Che fare, oggi, contro l’isis ? Come difendersi ?
Nel tentativo di portare un contributo alla soluzione del problema del quale Cancellerie e servizi segreti di mezzo mondo non riescono a trovare uno straccio di accordo che funzioni, occorrerebbe, per prima cosa, considerare che il cosiddetto stato islamico si considera in guerra contro gli “infedeli” dell’ l’intero pianeta, in particolare dell’occidente. E quindi guerra ad oltranza, soprattutto contro gli islamiti che non la pensano come loro e che, a ben guardare, sono le principali vittime del loro ossessivo fanatismo.

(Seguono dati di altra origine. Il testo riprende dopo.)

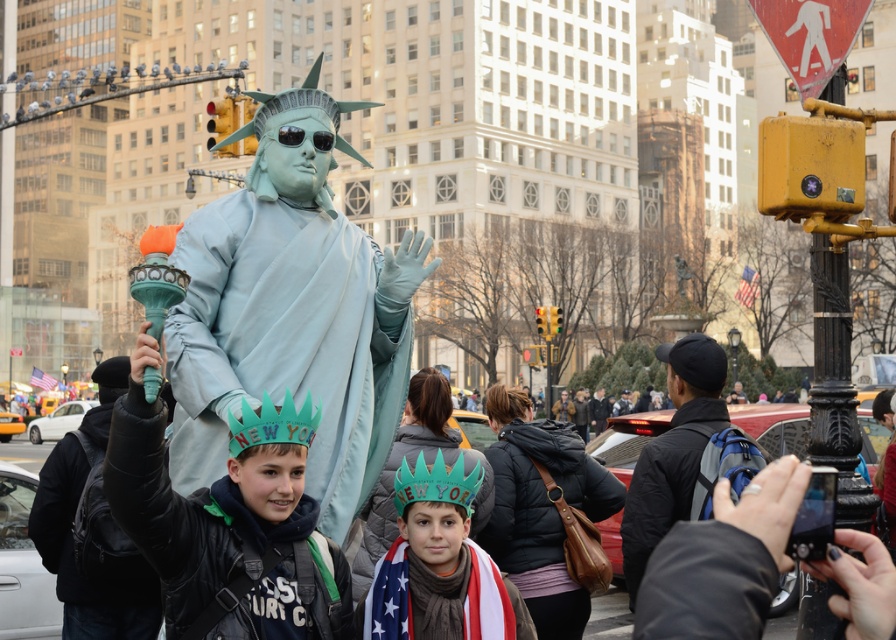 You are a photographer standing at the center of the scene. You want to take a photo that includes both the Statue of Liberty costume and the two children. Which of the two children, the one at point (283, 572) or the one at point (503, 435), is closer to the camera?

The child at point (283, 572) is closer to the camera because point (283, 572) is in front of point (503, 435).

Ciò detto occorrerebbe a questo punto andare a ritroso del tempo, a cominciare dagli anni ‘70 e storicizzare – a titolo di esempio – l’oscuro periodo che vide come protagonisti la Baader-Meinhof della Armee Fraktion in Germania, sino ad arrivare alle nostre Brigate Rosse.

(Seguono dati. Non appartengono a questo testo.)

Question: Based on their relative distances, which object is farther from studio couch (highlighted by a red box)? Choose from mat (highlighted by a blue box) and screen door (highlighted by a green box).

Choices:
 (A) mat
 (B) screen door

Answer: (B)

Entrambe furono sconfitte nei modi tradizionali, ma soprattutto grazie al loro mancato radicamento con la classe operaia da loro invano ricercato e mai trovato.
Il problema che oggi si pone è, però, diverso e punta in maniera diretta non alla “differenza” delle classi sociali, bensì alla “differenza” religiosa di gran lunga più insidiosa e pericolosa, in particolar modo nel mondo della emarginazione giovanile islamita in buona parte ignorato dalle classi dirigenti europee. A tutto questo si aggiunge, oggi, il risvegliarsi di un razzismo di ritorno negli Usa, anch’ esso sicuramente manovrato dal Califfo Al-Baghdadi, per non parlare di ciò che sta accadendo nella Turchia mussulmana di Erdogan. E quindi, giunti a questo punto, ci si deve considerare in guerra, come dice Francoise Hollande, oppure no ? Secondo me lo siamo e quindi occorrerà prepararci ad affrontarla in maniera del tutto particolare ed impedire, principalmente, l’azione indiscriminata dei vari gruppi e sotto-gruppi che hanno commesso le stragi di questi ultimi tempi.

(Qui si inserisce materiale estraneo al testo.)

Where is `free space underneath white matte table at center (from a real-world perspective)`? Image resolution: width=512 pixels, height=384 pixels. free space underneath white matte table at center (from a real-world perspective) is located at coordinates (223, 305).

Un possibile deterrente che potrebbe rivelarsi utile sarebbe – secondo me – quello di rispedire al loro Paese di origine, indipendentemente dalla loro nazionalità eventualmente acquisita, tutte le famiglie dei terroristi suicidi. In questo modo il candidato suicida saprebbe anzitempo del grave nocumento che produrrebbe la sua morte e potrebbe pensarci molto bene prima di farsi esplodere o commettere qualsiasi altro tipo di strage. Risulta chiaro che una siffatta operazione si scontrerebbe platealmente con le regole di uno stato di diritto, ma risparmierebbe molte vite del tutto innocenti….
Ricordo, in proposito, che alla fine degli anni ’70, l’ On.le Ugo La Malfa, si permise, in Parlamento, di proporre il ripristino della pena di morte prevista dal Codice Militare avendo le B.R. dichiarato guerra allo Stato Italiano dopo aver ucciso l’On.le Aldo Moro, nonché decine e decine di Magistrati, Carabinieri e Forze dell’Ordine in generale.
La proposta venne, però, a mio parere, vigliaccamente respinta.
Ricordo, altresì, che dopo Pearl Harbor, gli USA di Franklin Delano Roosevelt “ci misero un niente” ad internare 110.000 cittadini di etnia giapponese di nazionalità americana, in veri e propri campi di concentramento sparsi sul suo territorio.
Sarà pure vero che niente è più corrivo della passione politica derivante particolarmente dalle differenze religiose, ma resto sempre più convinto che la mia proposta – contributo, potrebbe quantomeno limitare il numero degli aspiranti suicidi. Il problema vero, secondo me, rimane quello di promulgare o regolamentare (non sono, ovviamente, un giurista) una norma che lo permetta, avuto riguardo del fenomeno che, a mio parere, è destinato a crescere, non certo a regredire. Indugi o esitazioni ci potrebbero costare molto cari né ci possiamo illudere che solo la nostra “bella Italia” possa essere risparmiata dal pseudo Califfo Al Baghdadi. A mio modestissimo parere, il “Califfo” ci considera come una sorta di trampolino di lancio, di retrofronte logistico che – come tale – deve essere lasciato, per ora, in pace onde poter lentamente destabilizzare il cuore del mondo occidentale, ovvero l’intera Europa, Italia compresa.